WHAT IF I AM SELF-EMPLOYED?

If you are self-employed with no other workers, you are considered to be a group of one.  Insurers are required to accept your application for the standard plan or basic plan in August of each year to make coverage effective on October 1, of that year. They can refuse to sell you other plans, however.  Further, the rules for pre-existing condition exclusion periods are somewhat different.

For groups of one, pregnancy can be counted as a pre-existing condition.

If you are a group of one and you have had no prior coverage, the group health plan can exclude coverage for your pre-existing condition for up to 2 years.  The plan can count as pre-existing any condition for which you received, or – in your insurer’s judgment, for which you should have sought – a diagnosis, treatment or medical advice in the 2 years prior to enrolling in the plan.
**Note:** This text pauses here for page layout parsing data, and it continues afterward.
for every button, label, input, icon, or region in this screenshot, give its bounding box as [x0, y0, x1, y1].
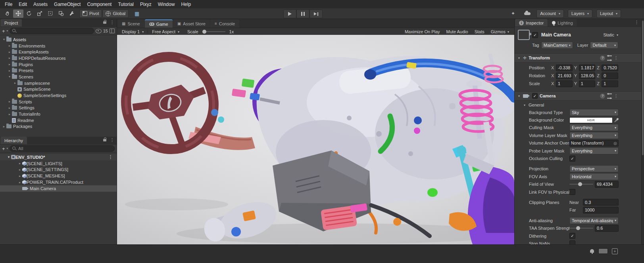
expander-icon[interactable]: ▸ — [13, 81, 17, 85]
expander-icon[interactable]: ▸ — [17, 181, 22, 184]
tree-item-packages[interactable]: ▸Packages — [0, 124, 117, 130]
display-dropdown[interactable]: Display 1▾ — [119, 29, 146, 35]
occlusion-culling-checkbox[interactable] — [569, 156, 575, 162]
expander-icon[interactable]: ▸ — [7, 69, 12, 72]
anti-aliasing-dropdown[interactable]: Temporal Anti-aliasing (TAA)▾ — [569, 217, 619, 224]
hierarchy-item-scene-lights[interactable]: ▸[SCENE_LIGHTS] — [0, 160, 117, 167]
two-column-layout-icon[interactable] — [110, 29, 115, 33]
component-menu-icon[interactable]: ⋮ — [614, 56, 618, 60]
scene-menu-icon[interactable]: ⋮ — [108, 155, 113, 159]
tree-item-plugins[interactable]: ▸Plugins — [0, 61, 117, 68]
layer-dropdown[interactable]: Default▾ — [590, 42, 618, 49]
rotation-y-field[interactable]: 128.05 — [579, 72, 596, 79]
expander-icon[interactable]: ▸ — [7, 50, 12, 54]
menu-edit[interactable]: Edit — [15, 1, 30, 8]
rotation-z-field[interactable]: 0 — [602, 72, 618, 79]
scale-y-field[interactable]: 1 — [579, 80, 596, 87]
scale-x-field[interactable]: 1 — [556, 80, 573, 87]
hand-tool-button[interactable] — [2, 10, 13, 18]
taa-sharpen-slider[interactable] — [569, 228, 593, 229]
scale-tool-button[interactable] — [35, 10, 45, 18]
tree-item-readme[interactable]: Readme — [0, 117, 117, 124]
expander-icon[interactable]: ▸ — [7, 106, 12, 110]
maximize-on-play-button[interactable]: Maximize On Play — [402, 29, 443, 35]
menu-help[interactable]: Help — [178, 1, 194, 8]
static-dropdown[interactable]: Static▾ — [603, 32, 618, 37]
pivot-toggle[interactable]: Pivot — [79, 10, 102, 18]
tab-inspector[interactable]: Inspector — [515, 19, 548, 27]
scale-z-field[interactable]: 1 — [602, 80, 618, 87]
tab-lighting[interactable]: Lighting — [548, 19, 577, 27]
expander-icon[interactable]: ▸ — [17, 162, 22, 165]
scale-slider[interactable] — [202, 31, 225, 32]
grid-snapping-button[interactable]: ▦ — [132, 10, 142, 18]
hierarchy-item-env-studio[interactable]: ▾ENV_STUDIO*⋮ — [0, 154, 117, 160]
layers-dropdown[interactable]: Layers▾ — [568, 10, 592, 18]
frame-debugger-icon[interactable] — [612, 248, 618, 254]
tree-item-exampleassets[interactable]: ▸ExampleAssets — [0, 49, 117, 55]
inspector-scrollbar[interactable] — [641, 19, 644, 244]
tree-item-scenes[interactable]: ▾Scenes — [0, 74, 117, 80]
background-type-dropdown[interactable]: Sky▾ — [569, 109, 619, 116]
tree-item-assets[interactable]: ▾Assets — [0, 36, 117, 43]
move-tool-button[interactable] — [13, 10, 23, 18]
expander-icon[interactable]: ▾ — [2, 38, 6, 41]
slider-knob[interactable] — [576, 226, 580, 230]
fov-slider[interactable] — [569, 184, 593, 185]
expander-icon[interactable]: ▸ — [7, 63, 12, 66]
tree-item-hdrpdefaultresources[interactable]: ▸HDRPDefaultResources — [0, 55, 117, 61]
tree-item-environments[interactable]: ▸Environments — [0, 43, 117, 49]
object-picker-icon[interactable]: ◎ — [613, 141, 617, 145]
tab-scene[interactable]: ▦Scene — [117, 19, 144, 28]
play-button[interactable] — [283, 10, 296, 18]
menu-window[interactable]: Window — [155, 1, 178, 8]
clipping-far-field[interactable]: 1000 — [583, 207, 619, 213]
position-x-field[interactable]: -0.338 — [556, 65, 573, 71]
rect-tool-button[interactable] — [45, 10, 56, 18]
component-menu-icon[interactable]: ⋮ — [614, 94, 618, 98]
object-name[interactable]: Main Camera — [541, 32, 601, 38]
transform-combined-tool-button[interactable] — [56, 10, 66, 18]
rotate-tool-button[interactable] — [24, 10, 34, 18]
hierarchy-item-power-train[interactable]: ▸POWER_TRAIN.CATProduct — [0, 179, 117, 185]
expander-icon[interactable]: ▾ — [7, 75, 12, 78]
menu-file[interactable]: File — [2, 1, 15, 8]
expander-icon[interactable]: ▸ — [7, 56, 12, 60]
lock-icon[interactable] — [103, 139, 106, 141]
help-icon[interactable] — [600, 93, 605, 99]
menu-assets[interactable]: Assets — [30, 1, 51, 8]
tree-item-presets[interactable]: ▸Presets — [0, 67, 117, 74]
stats-button[interactable]: Stats — [472, 29, 487, 35]
menu-gameobject[interactable]: GameObject — [51, 1, 84, 8]
tab-console[interactable]: ≡Console — [210, 19, 239, 28]
mute-audio-button[interactable]: Mute Audio — [444, 29, 471, 35]
account-dropdown[interactable]: Account▾ — [536, 10, 564, 18]
help-icon[interactable] — [600, 55, 605, 61]
rotation-x-field[interactable]: 21.693 — [556, 72, 573, 79]
volume-layer-mask-dropdown[interactable]: Everything▾ — [569, 132, 619, 139]
hierarchy-item-main-camera[interactable]: Main Camera — [0, 185, 117, 192]
expander-icon[interactable]: ▸ — [7, 112, 12, 116]
object-enabled-checkbox[interactable] — [532, 32, 538, 38]
menu-component[interactable]: Component — [84, 1, 115, 8]
position-z-field[interactable]: 0.7520 — [602, 65, 618, 71]
menu-pixyz[interactable]: Pixyz — [137, 1, 155, 8]
expander-icon[interactable]: ▸ — [2, 125, 6, 128]
menu-tutorial[interactable]: Tutorial — [115, 1, 137, 8]
panel-menu-icon[interactable]: ⋮ — [634, 20, 639, 25]
gizmos-dropdown[interactable]: Gizmos▾ — [488, 29, 512, 35]
hierarchy-item-scene-meshes[interactable]: ▸[SCENE_MESHES] — [0, 173, 117, 179]
expander-icon[interactable]: ▾ — [6, 155, 11, 159]
aspect-dropdown[interactable]: Free Aspect▾ — [150, 29, 182, 35]
tree-item-scripts[interactable]: ▸Scripts — [0, 99, 117, 105]
panel-menu-icon[interactable]: ⋮ — [110, 138, 114, 142]
pause-button[interactable] — [296, 10, 310, 18]
dithering-checkbox[interactable] — [569, 233, 575, 239]
hierarchy-item-scene-settings[interactable]: ▸[SCENE_SETTINGS] — [0, 167, 117, 173]
panel-menu-icon[interactable]: ⋮ — [110, 20, 114, 25]
foldout-icon[interactable]: ▾ — [517, 56, 521, 60]
custom-tool-button[interactable] — [67, 10, 77, 18]
game-render-viewport[interactable] — [117, 35, 514, 244]
tab-hierarchy[interactable]: Hierarchy — [0, 137, 27, 144]
foldout-icon[interactable]: ▾ — [517, 94, 521, 98]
This is called the prudent person rule.  If you had prior coverage, you will receive credit toward your pre-existing condition exclusion period for any time you satisfied under your prior coverage provided there was no break in coverage greater than 63 days.

In order to show that you qualify as a self-employed person or a business group of one, insurance companies are allowed to require that you provide them with your tax forms.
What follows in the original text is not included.